# Given information
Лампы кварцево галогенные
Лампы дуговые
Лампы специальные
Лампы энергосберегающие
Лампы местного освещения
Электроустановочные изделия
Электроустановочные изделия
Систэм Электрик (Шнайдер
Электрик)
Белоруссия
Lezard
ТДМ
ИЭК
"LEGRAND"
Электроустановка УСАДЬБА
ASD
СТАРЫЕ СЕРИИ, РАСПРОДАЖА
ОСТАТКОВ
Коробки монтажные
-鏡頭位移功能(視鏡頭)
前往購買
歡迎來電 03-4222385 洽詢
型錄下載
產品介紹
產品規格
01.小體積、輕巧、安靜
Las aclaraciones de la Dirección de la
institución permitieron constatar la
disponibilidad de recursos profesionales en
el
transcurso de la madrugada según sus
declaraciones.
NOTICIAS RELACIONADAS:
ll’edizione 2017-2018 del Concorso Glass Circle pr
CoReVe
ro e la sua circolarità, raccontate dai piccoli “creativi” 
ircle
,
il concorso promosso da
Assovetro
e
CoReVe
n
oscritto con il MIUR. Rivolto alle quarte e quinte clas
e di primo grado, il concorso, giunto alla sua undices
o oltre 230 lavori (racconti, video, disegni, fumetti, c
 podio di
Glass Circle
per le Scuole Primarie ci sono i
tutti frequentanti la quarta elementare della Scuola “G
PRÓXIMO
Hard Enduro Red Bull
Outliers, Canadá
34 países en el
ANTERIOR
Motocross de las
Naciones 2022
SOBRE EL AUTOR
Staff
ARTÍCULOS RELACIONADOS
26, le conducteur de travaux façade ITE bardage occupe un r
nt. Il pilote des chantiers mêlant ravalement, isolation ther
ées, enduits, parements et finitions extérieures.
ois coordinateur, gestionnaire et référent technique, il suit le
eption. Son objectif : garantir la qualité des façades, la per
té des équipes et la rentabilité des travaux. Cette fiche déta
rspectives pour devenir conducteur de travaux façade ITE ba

# Activity
For every line above that holds the word "Glass", report the whole line.

# Answer space
ll’edizione 2017-2018 del Concorso Glass Circle pr
Glass Circle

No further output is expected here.